Quick Links

Re: UTF8 with BOM support in psql

From:	Peter Eisentraut <peter_e(at)gmx(dot)net>
To:	Itagaki Takahiro <itagaki(dot)takahiro(at)oss(dot)ntt(dot)co(dot)jp>
Cc:	pgsql-hackers(at)postgresql(dot)org
Subject:	Re: UTF8 with BOM support in psql
Date:	2009-11-14 10:46:47
Message-ID:	1258195607.14314.20.camel@vanquo.pezone.net
Views:	Whole Thread \| Raw Message \| Download mbox \| Resend email
Thread:
Lists:	pgsql-hackers

On ons, 2009-10-21 at 13:11 +0900, Itagaki Takahiro wrote:
> Client encoding is declared in body of a file, but BOM is
> in head of the file.

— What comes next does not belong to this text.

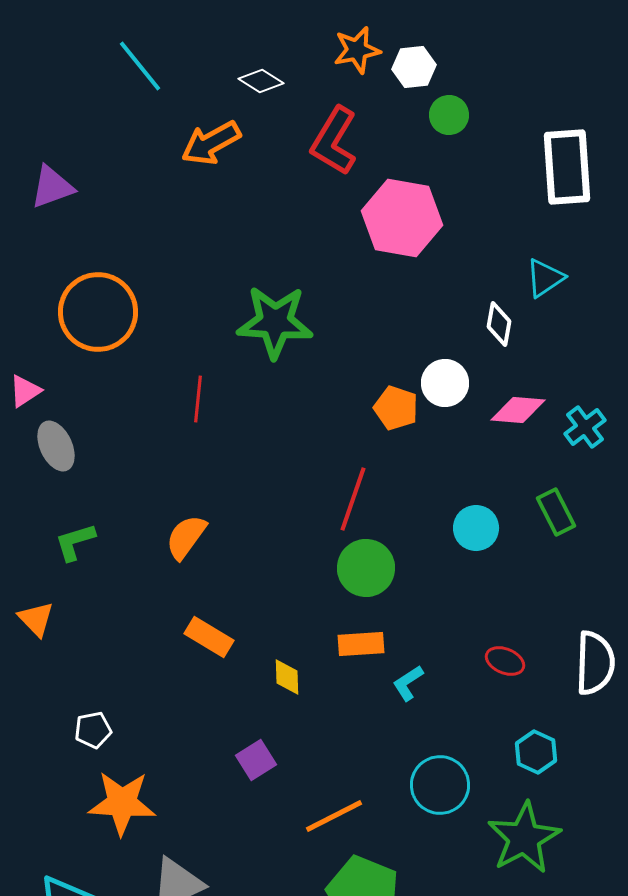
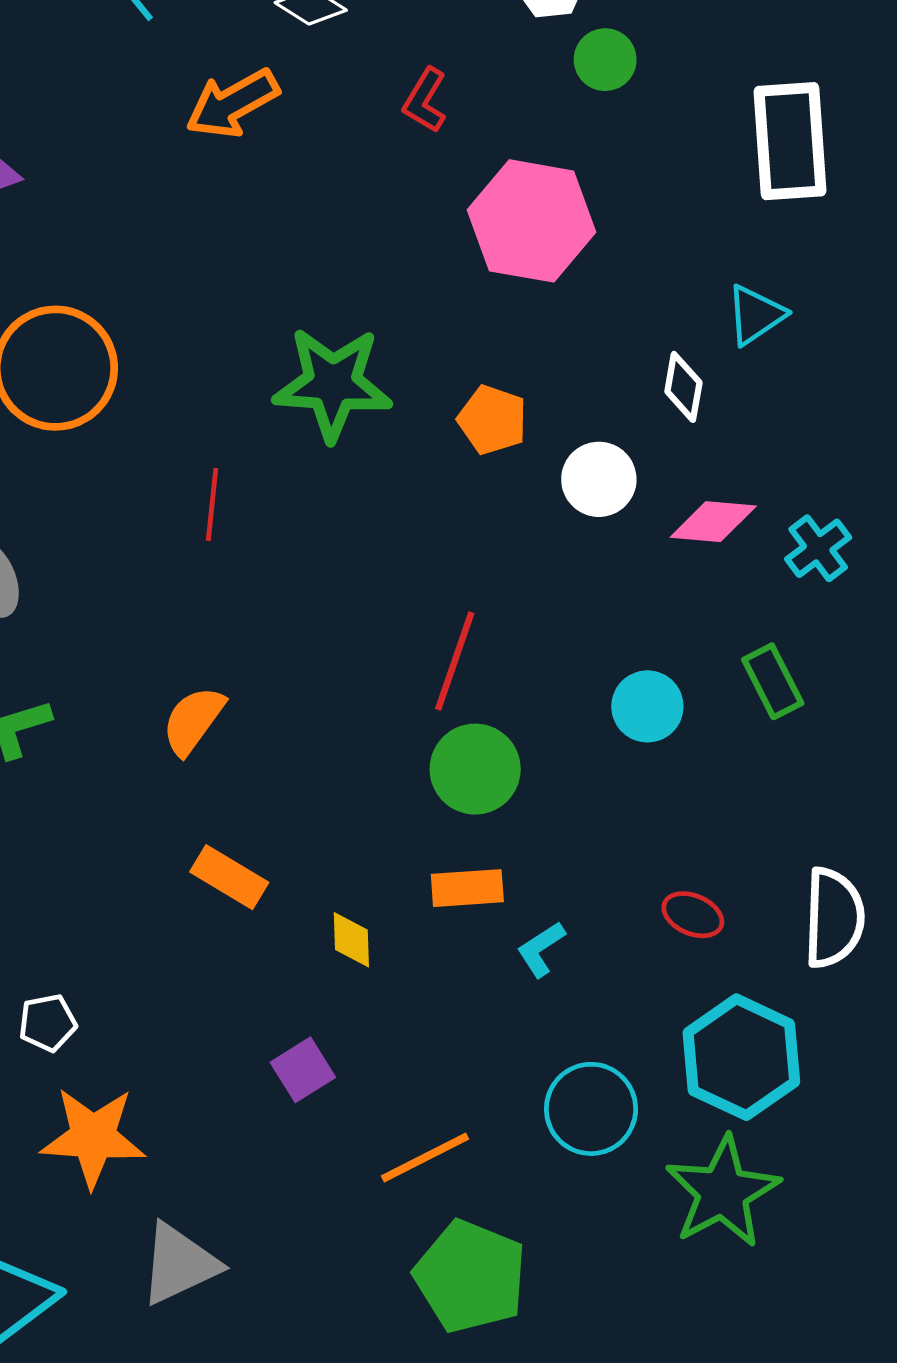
red L-shape: (334, 141) -> (425, 100), size x0.6
orange pentagon: (396, 408) -> (492, 420), moved
cyan hexagon: (536, 752) -> (741, 1057), size x1.8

So, we should always ignore BOM sequence
> at the file head no matter what client encoding is used.
>
> The attached patch replace BOM with while spaces, but it does not
> change client encoding automatically. I think we can always ignore
> client encoding at the replacement because SQL command cannot start
> with BOM sequence. If we don't ignore the sequence, execution of
> the script must fail with syntax error.

I don't know what the best solution is here. The BOM encoded as UTF-8
is valid data in other encodings. Of course, there is your point that
such data cannot be at the start of an SQL command.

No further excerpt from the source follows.